• [What you should do]: Of the material below, only the lines from the line containing "decade with his" down to the line containing "spiritual tours in india" belong in the answer, written out exactly.

• [Data for review]:
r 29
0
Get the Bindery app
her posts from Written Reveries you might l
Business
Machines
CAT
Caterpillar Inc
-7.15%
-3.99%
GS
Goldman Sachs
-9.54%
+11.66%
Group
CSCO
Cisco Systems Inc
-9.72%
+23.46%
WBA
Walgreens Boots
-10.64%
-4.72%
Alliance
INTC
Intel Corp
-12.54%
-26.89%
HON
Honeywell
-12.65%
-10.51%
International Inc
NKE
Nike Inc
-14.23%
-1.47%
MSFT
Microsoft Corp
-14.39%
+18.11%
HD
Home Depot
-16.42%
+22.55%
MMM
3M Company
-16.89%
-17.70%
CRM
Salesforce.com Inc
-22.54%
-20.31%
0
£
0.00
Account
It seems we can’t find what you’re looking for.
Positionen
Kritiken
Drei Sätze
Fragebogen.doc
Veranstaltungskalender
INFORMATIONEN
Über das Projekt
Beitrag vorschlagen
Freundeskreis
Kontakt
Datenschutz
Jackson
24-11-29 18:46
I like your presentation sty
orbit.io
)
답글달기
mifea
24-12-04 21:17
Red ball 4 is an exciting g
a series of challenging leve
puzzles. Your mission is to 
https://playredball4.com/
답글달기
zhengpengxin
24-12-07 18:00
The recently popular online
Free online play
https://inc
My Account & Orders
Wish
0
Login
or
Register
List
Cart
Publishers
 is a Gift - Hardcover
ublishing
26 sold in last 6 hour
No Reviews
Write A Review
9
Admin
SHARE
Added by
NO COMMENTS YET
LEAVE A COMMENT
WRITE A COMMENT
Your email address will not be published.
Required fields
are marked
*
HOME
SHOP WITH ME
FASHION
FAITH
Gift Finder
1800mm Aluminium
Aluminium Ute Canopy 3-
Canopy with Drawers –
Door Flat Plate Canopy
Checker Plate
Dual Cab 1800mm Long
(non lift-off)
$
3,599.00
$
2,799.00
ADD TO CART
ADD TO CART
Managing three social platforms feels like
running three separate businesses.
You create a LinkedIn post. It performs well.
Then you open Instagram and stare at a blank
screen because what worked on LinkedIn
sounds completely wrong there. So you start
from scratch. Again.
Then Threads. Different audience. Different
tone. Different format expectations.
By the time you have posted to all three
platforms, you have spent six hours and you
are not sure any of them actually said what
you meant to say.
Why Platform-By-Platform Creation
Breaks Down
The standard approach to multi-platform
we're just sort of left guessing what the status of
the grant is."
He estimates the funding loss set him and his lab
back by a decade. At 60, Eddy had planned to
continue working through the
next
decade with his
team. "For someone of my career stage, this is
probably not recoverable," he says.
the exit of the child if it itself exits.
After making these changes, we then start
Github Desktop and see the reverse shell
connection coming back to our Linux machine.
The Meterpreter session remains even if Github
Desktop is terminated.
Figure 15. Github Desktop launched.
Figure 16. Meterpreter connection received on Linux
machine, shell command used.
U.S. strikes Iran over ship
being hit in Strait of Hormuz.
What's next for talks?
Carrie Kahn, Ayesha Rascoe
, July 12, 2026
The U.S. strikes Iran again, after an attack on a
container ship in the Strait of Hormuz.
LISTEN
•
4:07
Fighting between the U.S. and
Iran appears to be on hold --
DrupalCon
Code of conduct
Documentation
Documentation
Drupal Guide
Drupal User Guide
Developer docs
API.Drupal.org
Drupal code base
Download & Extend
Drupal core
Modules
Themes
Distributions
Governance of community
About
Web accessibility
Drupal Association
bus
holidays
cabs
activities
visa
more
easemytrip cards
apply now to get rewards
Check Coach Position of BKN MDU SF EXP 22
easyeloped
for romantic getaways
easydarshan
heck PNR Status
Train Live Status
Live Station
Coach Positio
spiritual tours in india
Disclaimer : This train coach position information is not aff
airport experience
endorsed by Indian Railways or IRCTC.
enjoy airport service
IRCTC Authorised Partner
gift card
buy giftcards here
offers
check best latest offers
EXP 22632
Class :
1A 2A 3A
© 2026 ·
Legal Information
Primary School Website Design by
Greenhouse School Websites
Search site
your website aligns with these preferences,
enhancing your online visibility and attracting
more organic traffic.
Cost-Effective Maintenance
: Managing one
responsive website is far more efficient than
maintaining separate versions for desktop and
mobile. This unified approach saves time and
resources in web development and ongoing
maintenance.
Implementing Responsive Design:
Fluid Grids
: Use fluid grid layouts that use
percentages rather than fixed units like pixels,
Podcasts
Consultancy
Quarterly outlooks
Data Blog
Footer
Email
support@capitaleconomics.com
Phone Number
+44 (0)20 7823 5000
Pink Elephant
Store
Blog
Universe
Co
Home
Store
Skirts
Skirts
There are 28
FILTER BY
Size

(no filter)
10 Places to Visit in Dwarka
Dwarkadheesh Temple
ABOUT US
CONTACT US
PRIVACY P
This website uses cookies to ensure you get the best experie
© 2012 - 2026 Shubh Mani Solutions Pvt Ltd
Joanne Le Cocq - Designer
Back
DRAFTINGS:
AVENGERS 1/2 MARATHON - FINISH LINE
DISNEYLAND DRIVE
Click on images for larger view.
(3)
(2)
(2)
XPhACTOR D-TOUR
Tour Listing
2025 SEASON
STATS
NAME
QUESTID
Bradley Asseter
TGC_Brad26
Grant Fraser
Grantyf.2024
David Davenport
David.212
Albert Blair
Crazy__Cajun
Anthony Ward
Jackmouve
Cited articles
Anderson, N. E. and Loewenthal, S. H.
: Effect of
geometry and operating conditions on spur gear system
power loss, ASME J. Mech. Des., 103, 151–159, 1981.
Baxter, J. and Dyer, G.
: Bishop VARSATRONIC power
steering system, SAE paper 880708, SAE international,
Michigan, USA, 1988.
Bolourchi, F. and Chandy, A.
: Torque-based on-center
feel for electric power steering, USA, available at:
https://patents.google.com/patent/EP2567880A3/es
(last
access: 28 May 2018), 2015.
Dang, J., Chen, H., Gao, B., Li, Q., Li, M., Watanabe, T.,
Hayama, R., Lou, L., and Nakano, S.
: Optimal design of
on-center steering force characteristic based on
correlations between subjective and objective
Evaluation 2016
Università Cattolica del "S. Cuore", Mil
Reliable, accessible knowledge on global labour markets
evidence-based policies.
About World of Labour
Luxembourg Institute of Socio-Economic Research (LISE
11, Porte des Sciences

• [Task solution]:
decade with his
team. "For someone of my career stage, this is
probably not recoverable," he says.
the exit of the child if it itself exits.
After making these changes, we then start
Github Desktop and see the reverse shell
connection coming back to our Linux machine.
The Meterpreter session remains even if Github
Desktop is terminated.
Figure 15. Github Desktop launched.
Figure 16. Meterpreter connection received on Linux
machine, shell command used.
U.S. strikes Iran over ship
being hit in Strait of Hormuz.
What's next for talks?
Carrie Kahn, Ayesha Rascoe
, July 12, 2026
The U.S. strikes Iran again, after an attack on a
container ship in the Strait of Hormuz.
LISTEN
•
4:07
Fighting between the U.S. and
Iran appears to be on hold --
DrupalCon
Code of conduct
Documentation
Documentation
Drupal Guide
Drupal User Guide
Developer docs
API.Drupal.org
Drupal code base
Download & Extend
Drupal core
Modules
Themes
Distributions
Governance of community
About
Web accessibility
Drupal Association
bus
holidays
cabs
activities
visa
more
easemytrip cards
apply now to get rewards
Check Coach Position of BKN MDU SF EXP 22
easyeloped
for romantic getaways
easydarshan
heck PNR Status
Train Live Status
Live Station
Coach Positio
spiritual tours in india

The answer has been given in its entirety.